In this section, we perform the experiments on two tasks of facial diagnosis by two strategies of deep transfer learning including fine-tuning abbreviated as DTL1 and using CNN as a feature extractor abbreviated as DTL2. The deep learning models pretrained for object detection and face recognition are selected for comparison. In addition, we compare the results with traditional machine learning methods using the hand-crafted feature that is Dense Scale Invariant Feature Transform (DSIFT) [28]. DSIFT, which is often used in object recognition, performs Scale Invariant

Feature Transform (SIFT) on a dense gird of locations of the image at a certain scale and orientation. The SVM algorithm for its good performance in few-shot learning is used as the classifier for Bag of Features (BOF) models with DSIFT descriptors. Two cases of facial diagnosis are designed in this paper. One is the detection of beta-thalassemia, which is a binary classification task. The other one is the detection of four diseases which are beta-thalassemia, hyperthyroidism, Down syndrome and leprosy with the healthy control, which is a multiclass classification task and more challenging.

  1. SINGLE DISEASE DETECTION (BETA-THALASSEMIA): A BINARY CLASSIFICATION TASK

In practical, we usually need to perform detection or screening on one specific disease. In this case, we only use 140 images of the dataset which are 70 betathalassemia-specific face images and 70 images for healthy control. 40 of each type images are for training, and 30 of each type images are for testing. It is a binary classification task. By comparing all selected machine learning methods (see Table 3), we find that the best overall top-1 accuracies

can be achieved by using the strategies of deep transfer learning on the VGG-Face model (VGG-16 pretrained on the VGG-Face dataset). Furthermore, applying DTL2: CNN as a feature extractor can get a better accuracy of 95.0% than using DTL1: fine-tuning in this task, which is indicated by Figure 4. Figure 4 shows the confusion matrices of DTL1 and DTL2 on the VGG-Face model in this task. D1 represents the beta-thalassemia-specific face, and N0 represents the healthy control. The row in the confusion matrix indicates the predicted classes, and the column in the confusion matrix indicates the actual classes. In detail, two of thirty testing images for each type, false positives and false negatives, are misclassified by DTL1, which leads to an accuracy of 93.3%. For DTL2, thirty images belonging to the type of beta-thalassemia in actual, true positives, are all classified correctly. On the other hand, three of thirty images, false positives, are belonging to the healthy control in actual, but classified as the beta-thalassemia-specific face. Figure 5 shows the receiver operating characteristic (ROC) curves of the VGG-Face model by DTL1 and DTL2. The blue dotted line indicates the performance of DTL1, and the red solid line indicates the performance of DTL2. The Areas Under ROC curves (AUC) calculated are 0.969 and 0.978 correspondingly.

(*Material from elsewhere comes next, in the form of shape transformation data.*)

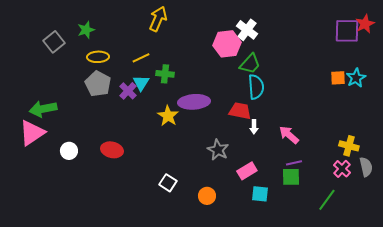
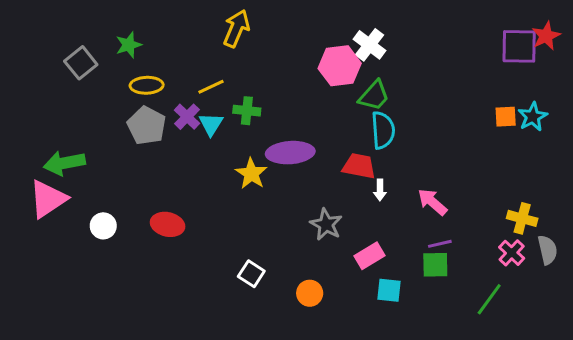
purple cross: (128, 91) -> (187, 117), moved

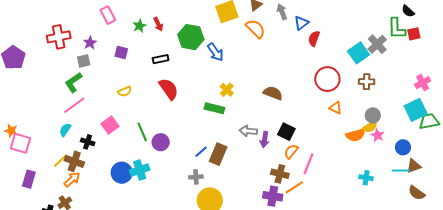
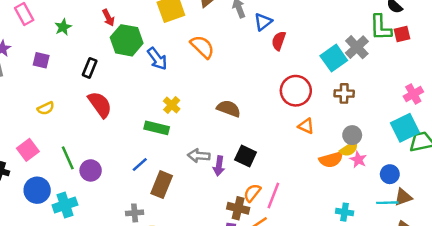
red arrow: (158, 24) -> (108, 18), moved
orange semicircle: (256, 29) -> (202, 47), moved
black rectangle: (161, 59) -> (90, 68), turned -56
orange semicircle: (291, 151) -> (252, 193), moved
blue line: (201, 152) -> (140, 165), moved
blue circle: (122, 173) -> (37, 190), moved

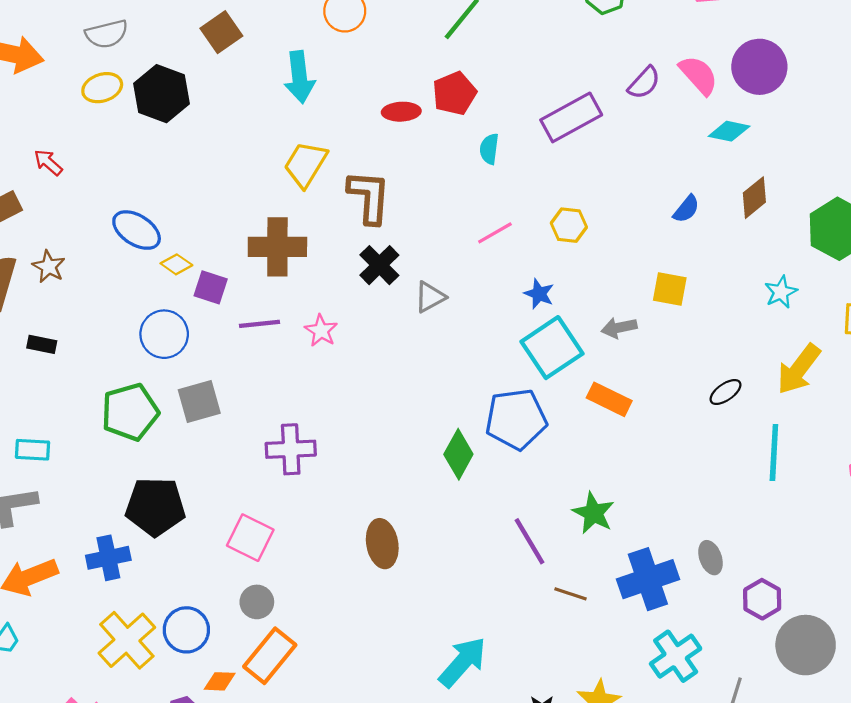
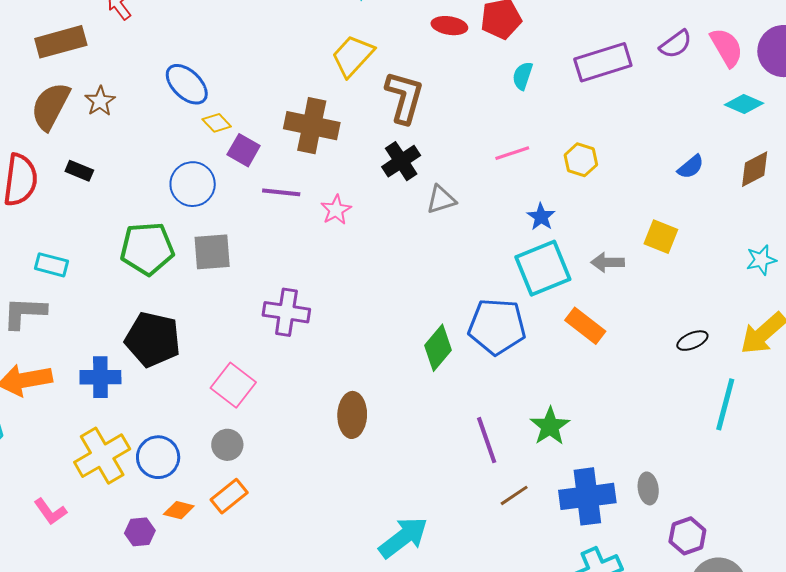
brown line: (571, 594) -> (514, 495), turned -64
orange rectangle: (270, 656) -> (229, 496), size x0.7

For comparison, deep learning models pretrained such as AlexNet, VGG16 and ResNet are used. In addition, traditional machine learning methods extracting DSIFT features on the face image and predicting with a linear or nonlinear SVM classifier [29] are selected. Five indicators that are accuracy, precision, sensitivity, specificity and F1-score which is a weighted average of the precision and sensitivity are selected to evaluate the performance of models. The indicator of FLOPs spent for forward pass is estimated to evaluate the time complexity of models. Table 3 lists the results of both traditional machine learning methods and fine-tuning deep learning models pretrained on the ImageNet and VGG-Face dataset in this task. From the results, we find that the performance by traditional machine learning methods is close to the performance of fine-tuning (DTL1) deep learning models pretrained on ImageNet. However, the performance of fine-tuning (DTL1) the deep learning models pretrained on VGG-Face is overall better than ones pretrained on ImageNet, which is reasonable. Because the source domain of VGG-Face is nearer to DSF dataset than ImageNet. Table 4 lists the results of CNN as a feature extractor on the pretrained deep learning models (DTL2). Applying DTL2: CNN as a feature extractor can get an overall better performance than traditional machine learning methods and DTL1. However, deep learning models pretrained on VGG-Face seem to behave not necessarily better than deep learning models pretrained on ImageNet in this strategy. It will be investigated further in the next experiment.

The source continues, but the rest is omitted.